Activity: Exact copies of all the lines below are wanted, without a single picture.

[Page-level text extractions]
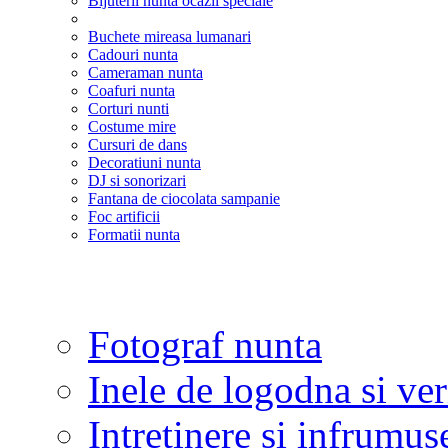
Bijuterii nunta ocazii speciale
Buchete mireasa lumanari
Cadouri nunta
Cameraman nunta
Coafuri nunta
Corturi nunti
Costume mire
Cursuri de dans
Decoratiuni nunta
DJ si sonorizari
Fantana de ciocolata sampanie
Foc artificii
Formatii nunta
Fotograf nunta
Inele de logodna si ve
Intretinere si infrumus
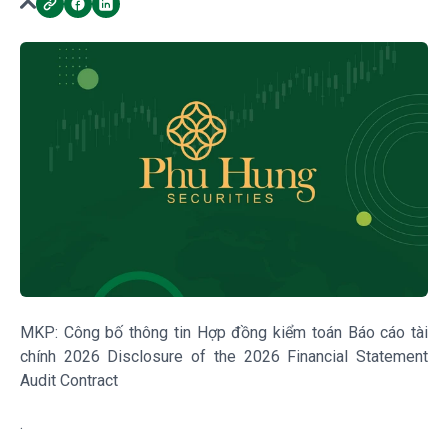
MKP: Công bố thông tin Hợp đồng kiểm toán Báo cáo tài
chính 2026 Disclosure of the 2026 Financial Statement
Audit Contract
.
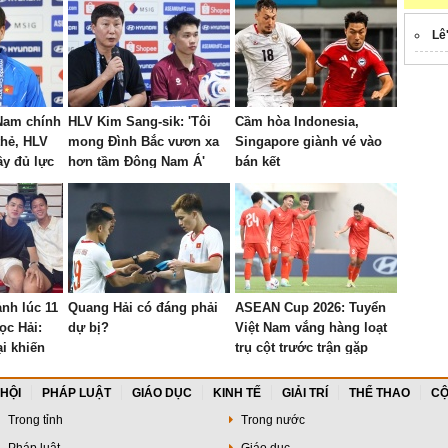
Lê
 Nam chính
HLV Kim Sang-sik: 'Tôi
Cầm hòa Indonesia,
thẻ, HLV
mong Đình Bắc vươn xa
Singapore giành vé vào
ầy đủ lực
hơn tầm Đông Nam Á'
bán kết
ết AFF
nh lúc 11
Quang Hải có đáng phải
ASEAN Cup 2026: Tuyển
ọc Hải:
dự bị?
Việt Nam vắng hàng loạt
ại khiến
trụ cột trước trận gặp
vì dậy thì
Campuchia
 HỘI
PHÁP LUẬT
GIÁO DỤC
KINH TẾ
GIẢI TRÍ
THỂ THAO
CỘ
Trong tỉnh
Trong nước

Answer for the task:
Bijuterii nunta ocazii speciale
Buchete mireasa lumanari
Cadouri nunta
Cameraman nunta
Coafuri nunta
Corturi nunti
Costume mire
Cursuri de dans
Decoratiuni nunta
DJ si sonorizari
Fantana de ciocolata sampanie
Foc artificii
Formatii nunta
Fotograf nunta
Inele de logodna si ve
Intretinere si infrumus
MKP: Công bố thông tin Hợp đồng kiểm toán Báo cáo tài
chính 2026 Disclosure of the 2026 Financial Statement
Audit Contract
.
Lê
 Nam chính
HLV Kim Sang-sik: 'Tôi
Cầm hòa Indonesia,
thẻ, HLV
mong Đình Bắc vươn xa
Singapore giành vé vào
ầy đủ lực
hơn tầm Đông Nam Á'
bán kết
ết AFF
nh lúc 11
Quang Hải có đáng phải
ASEAN Cup 2026: Tuyển
ọc Hải:
dự bị?
Việt Nam vắng hàng loạt
ại khiến
trụ cột trước trận gặp
vì dậy thì
Campuchia
 HỘI
PHÁP LUẬT
GIÁO DỤC
KINH TẾ
GIẢI TRÍ
THỂ THAO
CỘ
Trong tỉnh
Trong nước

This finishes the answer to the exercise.